OK, ‘dials’ is the wrong word. We’re talking about three liquid-crystal displays, housing data that is biased away from the speed of the car and in favour of the speed of the engine. Reading the helmet display on the left gives you revs and change-up points, while directly ahead, the g-force indicator explains why your neck hurts. It’s all the info you’ll need, maybe more. If it’s all too much, you can flick a switch and introduce a ‘quasi-analogue’ set of dials. As for me, I’m concentrating on the two knife-thin carbon paddles tucked behind the Alcantara and carbon steering wheel.
![Lamborghini Reventón TG](/sites/default/files/styles/media_embed/public/2021/07/LI737231%40Stealth-129.jpg?itok=5Ibx1ijR)
So we drive.

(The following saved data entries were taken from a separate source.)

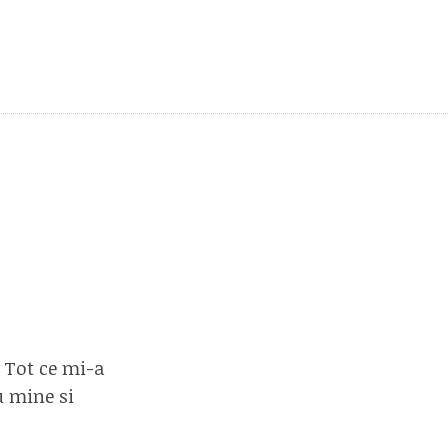
 Tot ce mi-a
u mine si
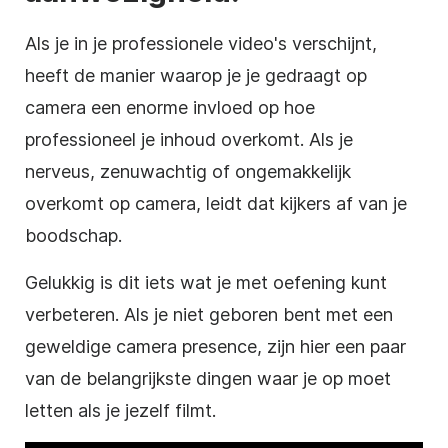
Als je in je professionele video's verschijnt,
heeft de manier waarop je je gedraagt op
camera een enorme invloed op hoe
professioneel je inhoud overkomt. Als je
nerveus, zenuwachtig of ongemakkelijk
overkomt op camera, leidt dat kijkers af van je
boodschap.
Gelukkig is dit iets wat je met oefening kunt
verbeteren. Als je niet geboren bent met een
geweldige camera presence, zijn hier een paar
van de belangrijkste dingen waar je op moet
letten als je jezelf filmt.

My throttle foot is twitchy, and the first few corners are a mess of over-corrected steering and ill-advised lift-off. But once I’m through turn three and past the gouges of my earlier gardening excursion, the Reventón opens its gates. The engine may sound hesitant outdoors, but in here, it thwarps pleasingly in your ear, tickling your diaphragm with each e-gear shift. Less violent and more linear than Ferrari’s super-box, it massages the engine, woofling the revs back on upchanges, braking sweetly on the downshifts. As usual, there’s really only a couple of e-cogs to play with, even with the limiter. The car grips tenaciously, corners with a fluid swagger and boots out of the exit with the sort of whooping drama every Lambo owner will always demand.
But it’s not a track car. It’s not a Ferrari, not even a Porsche. It’s a sculpture, and that’s what it looks like from outside and from within, as it hunkers down onto the track to prove what it can certainly do, but will never have to.

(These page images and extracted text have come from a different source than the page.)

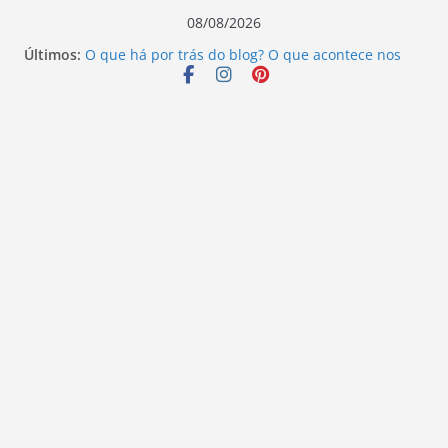
Pular
08/08/2026
para
Últimos:
O que há por trás do blog? O que acontece nos
o
bastidores!
Escritores que mudaram o rumo da literatura:
conteúdo
descubra seus legados.
Além do que os olhos podem ver – Ivo Pazin
Ninguém ouve o sangue – Elizandro Todeschini
Vamos revisitar duas histórias hoje?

Out on the road, we briefly discover that it’s not a road car either. Too wide, too low and with a ride so hard it genuinely hurts, it taunts you with its potential while you thread through the village, scattering wide- eyed, zombie-like citizens and extremely curious law-enforcers. Then you quickly take it home, polish it once more and ease it into your temperature-controlled garage or, better still, your art gallery.
We arrive back at the track to find a small cluster of people outside the gate, one of whom might perhaps be the man from Athena, hoping he’s not too late to immortalise the Reventón in the eyes of the world’s teenagers as his predecessors did the legends Miura and Countach.
Has Lamborghini done it again – given the world another legend? The man from Athena says ‘yes!’ And, with a sigh of relief, so do I.